• [Task to carry out]
Should the word "Septembre" occur in a line of the records, copy that line.

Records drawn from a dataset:
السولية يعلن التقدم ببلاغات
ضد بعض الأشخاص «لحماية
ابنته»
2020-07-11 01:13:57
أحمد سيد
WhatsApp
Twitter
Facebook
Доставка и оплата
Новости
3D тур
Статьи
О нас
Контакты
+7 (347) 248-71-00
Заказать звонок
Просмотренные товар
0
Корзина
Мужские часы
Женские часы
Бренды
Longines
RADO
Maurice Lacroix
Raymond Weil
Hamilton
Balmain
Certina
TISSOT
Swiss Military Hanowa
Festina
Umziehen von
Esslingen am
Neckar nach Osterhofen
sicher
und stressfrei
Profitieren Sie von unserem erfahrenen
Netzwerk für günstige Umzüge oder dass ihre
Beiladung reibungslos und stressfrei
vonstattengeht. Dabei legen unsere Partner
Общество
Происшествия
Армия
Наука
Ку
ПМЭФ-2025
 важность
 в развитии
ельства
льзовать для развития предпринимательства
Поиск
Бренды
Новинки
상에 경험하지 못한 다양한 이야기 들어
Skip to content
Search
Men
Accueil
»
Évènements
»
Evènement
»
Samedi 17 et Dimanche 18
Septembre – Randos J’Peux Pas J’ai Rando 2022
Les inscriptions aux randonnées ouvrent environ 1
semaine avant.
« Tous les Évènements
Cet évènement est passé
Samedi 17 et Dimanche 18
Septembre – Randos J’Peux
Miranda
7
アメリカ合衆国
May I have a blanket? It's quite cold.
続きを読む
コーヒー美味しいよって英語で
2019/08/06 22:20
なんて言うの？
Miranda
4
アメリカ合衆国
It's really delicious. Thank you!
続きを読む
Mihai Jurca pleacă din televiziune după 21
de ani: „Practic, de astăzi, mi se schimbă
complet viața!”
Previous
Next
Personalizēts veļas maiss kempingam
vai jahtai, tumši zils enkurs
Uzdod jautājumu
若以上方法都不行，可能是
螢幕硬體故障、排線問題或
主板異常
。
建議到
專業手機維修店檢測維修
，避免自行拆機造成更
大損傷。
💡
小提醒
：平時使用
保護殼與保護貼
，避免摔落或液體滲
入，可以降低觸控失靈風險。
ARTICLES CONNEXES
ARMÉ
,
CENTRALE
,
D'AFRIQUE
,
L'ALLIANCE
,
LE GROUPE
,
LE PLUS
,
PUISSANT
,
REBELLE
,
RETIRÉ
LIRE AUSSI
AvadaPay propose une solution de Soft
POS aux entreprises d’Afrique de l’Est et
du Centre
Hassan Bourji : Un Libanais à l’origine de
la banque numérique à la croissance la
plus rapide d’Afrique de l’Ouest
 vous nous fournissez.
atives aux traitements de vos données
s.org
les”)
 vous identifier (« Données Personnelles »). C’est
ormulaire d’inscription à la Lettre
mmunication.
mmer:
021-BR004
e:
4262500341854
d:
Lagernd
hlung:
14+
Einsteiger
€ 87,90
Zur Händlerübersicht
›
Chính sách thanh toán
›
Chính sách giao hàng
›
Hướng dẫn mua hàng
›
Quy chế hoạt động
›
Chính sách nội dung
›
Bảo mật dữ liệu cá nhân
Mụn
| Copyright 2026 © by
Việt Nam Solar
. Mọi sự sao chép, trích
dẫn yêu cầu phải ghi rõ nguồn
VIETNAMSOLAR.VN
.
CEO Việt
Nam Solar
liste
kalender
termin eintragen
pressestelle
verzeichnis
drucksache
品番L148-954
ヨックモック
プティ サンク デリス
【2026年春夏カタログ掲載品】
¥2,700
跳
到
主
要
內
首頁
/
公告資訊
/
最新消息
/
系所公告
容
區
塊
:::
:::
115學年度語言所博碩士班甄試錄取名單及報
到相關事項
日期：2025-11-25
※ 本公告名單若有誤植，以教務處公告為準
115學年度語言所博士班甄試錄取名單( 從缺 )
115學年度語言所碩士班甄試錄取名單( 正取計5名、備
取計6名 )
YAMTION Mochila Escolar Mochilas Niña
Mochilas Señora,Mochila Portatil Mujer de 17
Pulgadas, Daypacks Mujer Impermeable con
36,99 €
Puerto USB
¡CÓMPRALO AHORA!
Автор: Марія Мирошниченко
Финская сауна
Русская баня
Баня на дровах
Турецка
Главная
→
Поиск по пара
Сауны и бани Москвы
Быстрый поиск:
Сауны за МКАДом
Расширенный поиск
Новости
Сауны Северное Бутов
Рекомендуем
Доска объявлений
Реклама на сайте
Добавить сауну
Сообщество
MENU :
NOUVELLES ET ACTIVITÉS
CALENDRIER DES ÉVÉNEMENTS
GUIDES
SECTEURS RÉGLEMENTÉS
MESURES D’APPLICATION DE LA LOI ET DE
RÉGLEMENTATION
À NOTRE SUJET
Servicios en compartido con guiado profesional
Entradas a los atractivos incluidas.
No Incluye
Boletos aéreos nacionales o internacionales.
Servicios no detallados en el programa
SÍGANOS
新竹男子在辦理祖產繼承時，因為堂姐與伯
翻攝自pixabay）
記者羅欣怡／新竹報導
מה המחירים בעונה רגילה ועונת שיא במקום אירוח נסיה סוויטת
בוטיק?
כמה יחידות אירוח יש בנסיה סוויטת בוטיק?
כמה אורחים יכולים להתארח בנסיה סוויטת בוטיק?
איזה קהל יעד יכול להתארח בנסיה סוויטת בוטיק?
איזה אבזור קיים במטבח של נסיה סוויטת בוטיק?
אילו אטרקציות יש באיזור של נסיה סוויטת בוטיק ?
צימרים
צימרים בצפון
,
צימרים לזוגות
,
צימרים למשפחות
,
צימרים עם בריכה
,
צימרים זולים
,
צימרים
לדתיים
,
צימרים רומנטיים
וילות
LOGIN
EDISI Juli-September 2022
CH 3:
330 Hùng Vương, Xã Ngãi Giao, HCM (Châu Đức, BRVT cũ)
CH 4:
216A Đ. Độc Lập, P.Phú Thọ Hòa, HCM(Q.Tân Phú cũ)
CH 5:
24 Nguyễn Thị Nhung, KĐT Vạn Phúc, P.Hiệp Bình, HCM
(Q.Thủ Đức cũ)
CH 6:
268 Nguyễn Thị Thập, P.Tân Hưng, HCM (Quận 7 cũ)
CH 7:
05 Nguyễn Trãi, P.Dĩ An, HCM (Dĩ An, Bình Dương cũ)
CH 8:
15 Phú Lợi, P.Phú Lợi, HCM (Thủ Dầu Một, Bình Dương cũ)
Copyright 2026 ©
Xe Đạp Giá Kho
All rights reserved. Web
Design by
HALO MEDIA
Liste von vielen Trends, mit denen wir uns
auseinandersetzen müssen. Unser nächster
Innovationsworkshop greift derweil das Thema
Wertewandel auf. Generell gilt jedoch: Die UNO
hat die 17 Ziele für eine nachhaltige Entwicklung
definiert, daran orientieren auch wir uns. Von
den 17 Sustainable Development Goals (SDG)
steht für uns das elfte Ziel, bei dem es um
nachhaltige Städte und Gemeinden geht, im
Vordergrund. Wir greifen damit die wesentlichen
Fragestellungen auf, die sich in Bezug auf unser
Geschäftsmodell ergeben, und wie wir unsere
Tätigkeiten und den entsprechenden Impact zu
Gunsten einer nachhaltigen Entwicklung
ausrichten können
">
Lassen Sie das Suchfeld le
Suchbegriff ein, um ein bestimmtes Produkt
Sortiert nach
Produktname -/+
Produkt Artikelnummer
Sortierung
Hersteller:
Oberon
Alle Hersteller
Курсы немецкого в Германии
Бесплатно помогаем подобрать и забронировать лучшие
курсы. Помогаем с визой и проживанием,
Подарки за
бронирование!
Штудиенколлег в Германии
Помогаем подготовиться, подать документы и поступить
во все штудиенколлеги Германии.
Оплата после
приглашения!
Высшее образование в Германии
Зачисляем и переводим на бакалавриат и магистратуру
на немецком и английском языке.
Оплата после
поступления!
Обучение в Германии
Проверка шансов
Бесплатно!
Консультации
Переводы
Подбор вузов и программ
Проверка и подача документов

• [Written response]
Septembre – Randos J’Peux Pas J’ai Rando 2022
Septembre – Randos J’Peux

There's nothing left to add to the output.